• **Prompt**
Copy the lines below, word for word, from the first through the line containing "a las sensaciones, al". Leave the pictures out.

Records excerpted from a collection
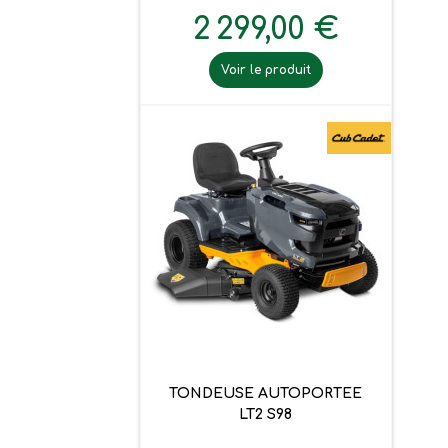
2 299,00 €
Voir le produit
TONDEUSE AUTOPORTEE
LT2 S98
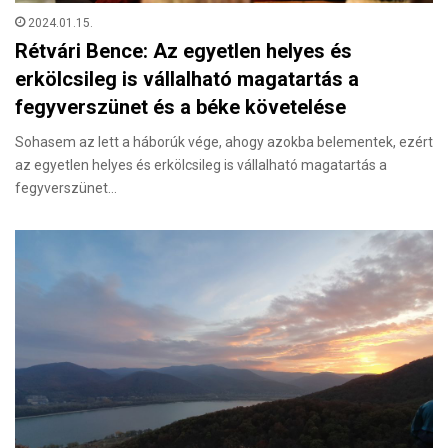
2024.01.15.
Rétvári Bence: Az egyetlen helyes és
erkölcsileg is vállalható magatartás a
fegyverszünet és a béke követelése
Sohasem az lett a háborúk vége, ahogy azokba belementek, ezért
az egyetlen helyes és erkölcsileg is vállalható magatartás a
fegyverszünet…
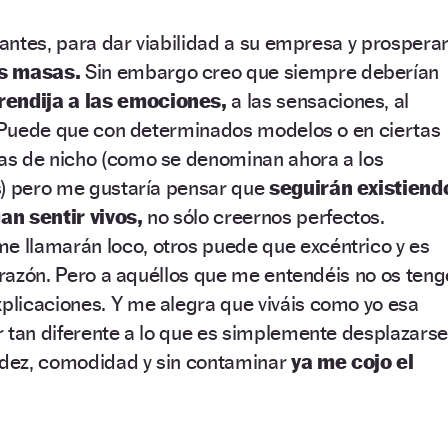
cantes, para dar viabilidad a su empresa y prosperar
as masas.
Sin embargo creo que siempre deberían
rendija a las emociones,
a las sensaciones, al
l… Puede que con determinados modelos o en ciertas
s de nicho (como se denominan ahora a los
s) pero me gustaría pensar que
seguirán existiend
an sentir vivos,
no sólo creernos perfectos.
llamarán loco, otros puede que excéntrico y es
e razón. Pero a aquéllos que me entendéis no os teng
licaciones. Y me alegra que viváis como yo esa
 tan diferente a lo que es simplemente desplazarse
dez, comodidad y sin contaminar
ya me cojo el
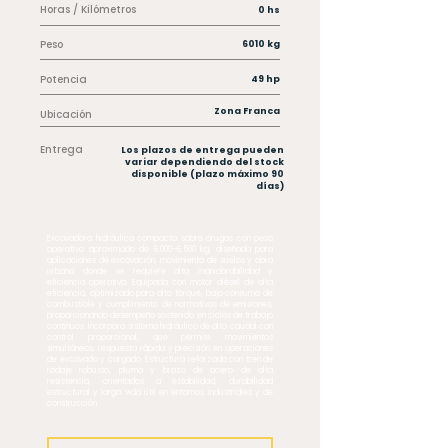
Horas / Kilómetros
0 hs
Peso
6010 kg
Potencia
49 hp
Zona Franca
Ubicación
Entrega
Los plazos de entrega pueden
variar dependiendo del stock
disponible (plazo máximo 90
días)
Excavadora hidráulica compacta sobre orugas con peso
operativo aproximado de 6.000–6.500 kg, diseñada para
aplicaciones de excavación, movimiento de suelos y obra
urbana donde se requiere alta maniobrabilidad y
eficiencia operativa. Equipada con motor diésel de alta
eficiencia, optimizado para alto torque, bajo consumo de
combustible y cumplimiento de normativas de emisiones,
proporcionando desempeño sostenido en ciclos de trabajo
continuos. Incorpora sistema hidráulico de alto caudal con
control proporcional, que permite movimientos
simultáneos, respuesta rápida y precisión en operaciones
de excavado y cargado. Estructura reforzada con tren de
rodaje robusto, pluma y brazo de acero de alta
resistencia, orientados a estabilidad, durabilidad
estructural y larga vida útil en entornos industriales y de
construcción.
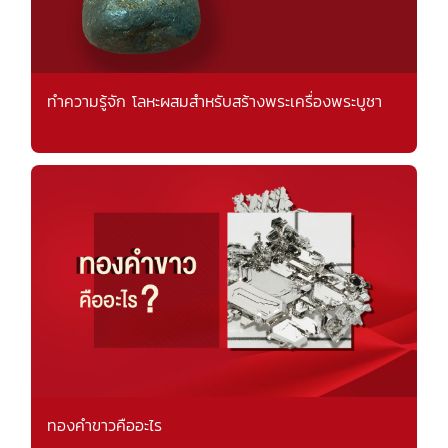
ทำความรู้จัก โลหะผสมสำหรับสร้างพระเครื่องพระบูชา
ทองคำขาวคืออะไร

• **Solution to the exercise**
2 299,00 €
Voir le produit
TONDEUSE AUTOPORTEE
LT2 S98
2024.01.15.
Rétvári Bence: Az egyetlen helyes és
erkölcsileg is vállalható magatartás a
fegyverszünet és a béke követelése
Sohasem az lett a háborúk vége, ahogy azokba belementek, ezért
az egyetlen helyes és erkölcsileg is vállalható magatartás a
fegyverszünet…
cantes, para dar viabilidad a su empresa y prosperar
as masas.
Sin embargo creo que siempre deberían
rendija a las emociones,
a las sensaciones, al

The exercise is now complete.